Posted by ylee | News

20170713_110503 - 복사본

Prof. Lee made a presentation as an invited speaker at PHM Asia Pacific 2017
(7/12~7/15 @ Ramada Plaza Jeju Hotel, Jeju, Korea), with a title of Probabilistic
Fatigue Life Prognosis for Steel Railway Bridges after Local Inspection and Repair
.
(http://phmap.org/program/index.kin?gubun=1&sgubun=9)
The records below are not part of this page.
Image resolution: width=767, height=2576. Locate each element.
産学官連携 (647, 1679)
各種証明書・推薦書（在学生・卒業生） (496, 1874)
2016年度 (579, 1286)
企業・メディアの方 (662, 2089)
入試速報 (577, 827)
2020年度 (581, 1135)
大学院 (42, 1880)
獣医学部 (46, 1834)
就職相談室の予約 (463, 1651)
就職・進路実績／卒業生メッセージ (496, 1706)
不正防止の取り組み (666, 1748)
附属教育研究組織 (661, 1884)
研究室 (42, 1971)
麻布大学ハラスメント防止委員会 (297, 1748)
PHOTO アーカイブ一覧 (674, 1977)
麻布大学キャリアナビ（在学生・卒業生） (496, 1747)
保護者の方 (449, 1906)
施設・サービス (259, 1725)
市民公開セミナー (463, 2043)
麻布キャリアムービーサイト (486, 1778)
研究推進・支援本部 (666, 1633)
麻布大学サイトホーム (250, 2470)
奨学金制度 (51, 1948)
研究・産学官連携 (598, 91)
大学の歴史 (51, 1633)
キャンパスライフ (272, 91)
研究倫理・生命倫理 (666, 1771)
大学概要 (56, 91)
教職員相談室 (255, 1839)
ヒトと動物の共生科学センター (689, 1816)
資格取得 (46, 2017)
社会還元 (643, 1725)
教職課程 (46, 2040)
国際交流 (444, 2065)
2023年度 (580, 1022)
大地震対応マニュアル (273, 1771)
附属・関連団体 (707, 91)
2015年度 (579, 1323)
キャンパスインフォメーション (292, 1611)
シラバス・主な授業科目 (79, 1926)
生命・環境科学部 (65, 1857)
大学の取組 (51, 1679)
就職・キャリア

The abstract is attached at the end, and Prof. Lee also served the conference
as a local committee member and an associate editor.

Abstract

Steel railway bridges are exposed to repeated train loads which often cause fatigue failure. Since railway bridges are critical nodes of a transportation network, they are designed and built to survive for a certain period of time against fatigue, but they may fail earlier than expected. To guarantee the target fatigue life of a steel railway bridge, bridge maintenance such as local inspection and repair should be properly provided, but it is a challenging task because there are various sources of uncertainty associated with aging bridges, train loads, environment, and maintenance work. For the optimal risk-based maintenance, it is thus essential to predict the probabilistic fatigue life of a steel railway bridge and to update the life prognosis information based on the results of local inspection and repair. Recently, a system reliability approach employing a series of limit-state function formulations was proposed to evaluate the fatigue failure risk of structural systems and to update the prior risk information of fatigue failure in various scenarios of inspection. However, the previously-proposed method can deal with a constant amplitude load only, and it cannot be applied to a railway bridge because it cannot take account of a cyclic load having varying amounts of amplitude which is the major loading pattern of train traffic. In addition, it is not feasible to update the prior risk information after repair of bridges. In this research, the system reliability approach is further developed so that it can handle a varying amplitude load and update the system-level risk of fatigue failure for railway bridges after inspection and repair. To demonstrate the proposed method, it is applied to a numerical example of a steel railway bridge, and the impacts of inspection and repair to the probabilistic fatigue life prognosis is discussed through parametric studies.